Le numéro d’octobre 2011 de la revue l’Encephale affiche un article titré : Efficacité de l’exercice physique en psychiatrie : une voie thérapeutique ? Tordeur et al., (2011) (lien).

 Cette recherche vise à étudier le lien entre l’exercice physique et l’amélioration du bien-être général de 283 patients hospitalisés au sein d’un service de psychiatrie.

283 sujets sont inclus dont 45% d’hommes et une moyenne d’hospitalisation de 15 jours. Parmi les sujets inclus, on retrouve différents types de pathologies : troubles anxieux, dépendances à l’alcool, toxicomanies, décompensations psychotiques et troubles dépressifs majeurs. Les sujets accèdent de manière libre aux activités physiques (gym, vélo, promenades)

 L’étude est mono-centrique et l’ensemble de l’équipe de soin, pluridisciplinaire, évalue en aveugle (sans connaître l’objet de l’étude) à l’aide d’une échelle visuelle analogique (EVA) allant de 1 (aucune amélioration) à 10 (très forte amélioration) l’état des patients. Les auteurs constituent 2 groupes en fonction des variations à ces EVA : le groupe amélioré (> 5) et peu amélioré (< 5).

 Au-delà des résultats positifs, par corrélations, entre amélioration de l’état perçu et pratiques physiques ainsi que de souligner que les sujets dépressifs pratiquent plus, quelques commentaires peuvent être établis sur cette étude.

 Tout d’abord, c’est avec plaisir qu’on peut enfin lire une étude francophone sur activité physique et psychiatrie.

Le traitement de cette thématique est très original.

 Les auteurs abordent un sujet très important et peu pris en compte dans la littérature spécialisée : « faut-il contraindre les patients « non motivés » à participer aux exercices physiques ? ». Les travaux de Beebe et al 2010 offrent des pistes de réponse.

 Il est tout de même important de souligner quelques limites.

 Absence d’informations précises socio-médicales sur les patients qui rend l’interprétation des résultats hasardeuse.

 Prendre en compte la nature de l’activité physique comme variable dépendante. Ce n’est pas du tout étayé par la littérature. Pour illustrer mes propos, je propose un exemple : C’est équivalent à tester différents médicaments sans aucun rapport pour traiter la fièvre afin de voir lequel est le plus efficace. Non la question doit être, est ce que ce médicament précis est efficace pour traiter la fièvre, ensuite d’établir la dose, et le type de prescription.

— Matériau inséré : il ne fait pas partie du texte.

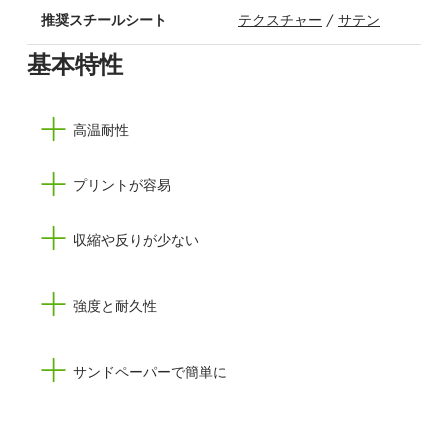
推奨スチールシート
テクスチャー
/
サテン
基本特性
高温耐性
プリントが容易
収縮や反りが少ない
強度と耐久性
サンドペーパーで簡単に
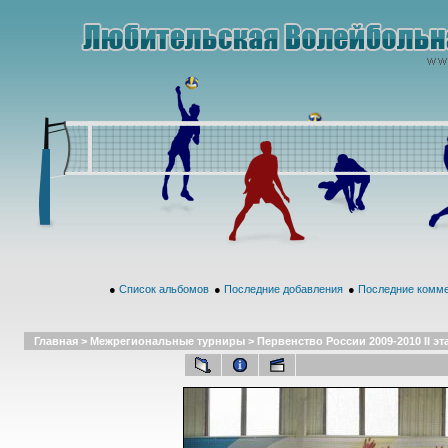
●
Список альбомов
●
Последние добавления
●
Последние комм
Главная
>
Межрегиональные турниры
>
Первенство России 2009-2010 II эта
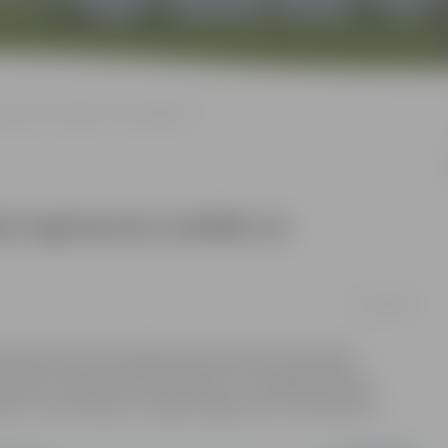
zgriezumu izstāde un meistarklase
īra izgriezumu izstāde un
01/12/2022
 skatāma Lietuvas mākslinieces Odetas Tumēnaites
uvas”. Kā arī 8. decembrī plkst. 17 iespēja tikties ar
bas” prezentāciju un papīra izgriezumu meistarklasi.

 Les analyses ne portent que « les patients qui leur avaient laissé une trace mnésique claire » à l’équipe, c’est un biais énorme quand on connait les traces que peuvent laisser certains patients parmi les soignants pour des raisons totalement indépendantes du sujet de l’étude.

 L’étude porte sur l’activité physique, or il apparaît que l’équipe est composée de kinésithérapeute et ergothérapeute mais aucun spécialiste de l’activité physique dans le domaine de la psychiatrie.

 Les analyses ne portent que sur les patients souhaitant pratiquer, c’est donc un biais important quand connaît l’effet placebo de l’activité physique (voir l’article ici).

 Les analyses effectuées ne permettent pas de prendre en compte la durée du séjour, or les travaux de Mead et al. 2008 démontrent un effet minimal de l’AP sur la dépression à partir de 6 à 8 semaines, or la moyenne de l’étude est de 2 semaines (voir les publications du groupe Cochrane dans les liens du blog).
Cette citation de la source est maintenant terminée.